Lunar-synchronized spawning of L. decussatus was also suggested since the GSI values of females were highest around the last quarter moon between June and September. In contrast, the spawning of four lutjanid species (Lutjanus argentimaculatus, Lutjanus cyanopterus, Lutjanus fulvus and Lutjanus griseus) occurred around the full moon in some tropical regions (Johannes 1978; Heyman et al. 2005), suggesting that the type of lunar periodicity of spawning is species-specific for lutjanid species. Some other coral reef fish species, such as siganids and serranids, also show lunar-synchronized spawning (Johannes 1978; Hoque et al. 1999; Harahap et al. 2001; Lee et al. 2002; Park et al. 2006). Johannes (1978) showed that the majority of tropical fishes that have lunar spawning rhythms spawn on or around the new or full moon. Grimes (1987) also showed that spawning of lutjanid species occurs around the new or full moon. However, some coral reef fishes have spawning rhythms around the first quarter moon (Hara et al. 1986) or last quarter moon (Johannes 1978). Although it is unclear what types of environmental cues act as stimuli for L. decussatus, water temperature, photoperiod and lunar cycle are reported to be cues of ovarian development for lutjanids (Grimes 1987). The highest GSI in October was found around the new moon; however, this might have been caused by the effects of the typhoon delaying the ovarian development.
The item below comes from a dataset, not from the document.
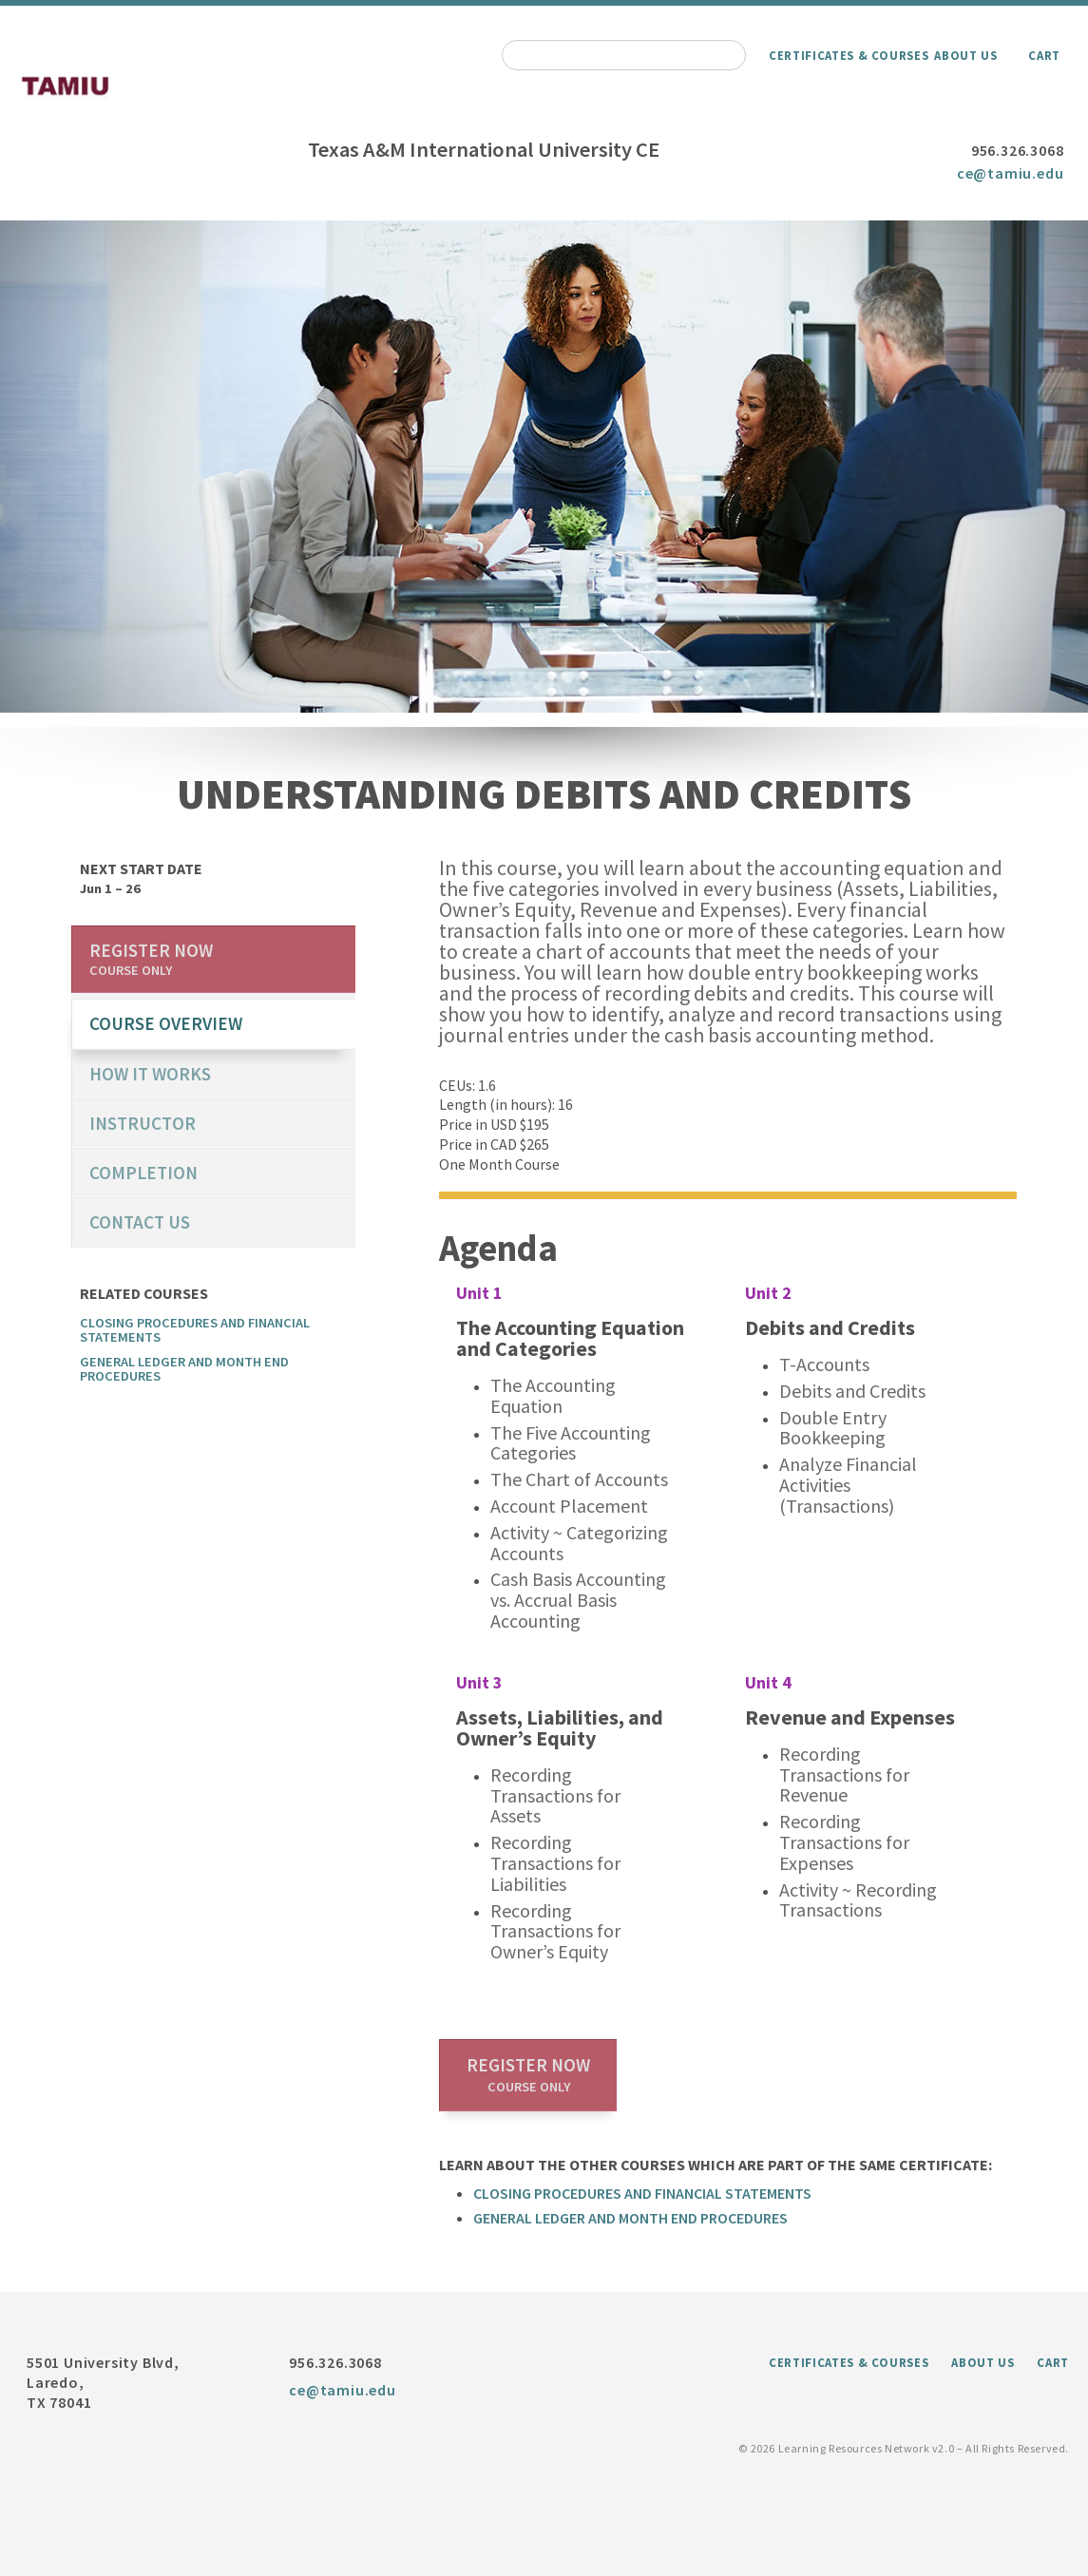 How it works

Several lutjanid species show spawning aggregations at specific sites and/or lunar phases (Heyman et al. 2005). Such spawning aggregations are often targeted by commercial and recreational fisheries (Colin et al. 2003). Although it is not clear whether L. decussatus aggregates at specific sites for spawning, the species might form spawning aggregations since a lunar-synchronized ovarian development was found. If so, protection of spawning aggregations and/or conservation of spawning sites would also be useful for effective fishery management strategies for this species.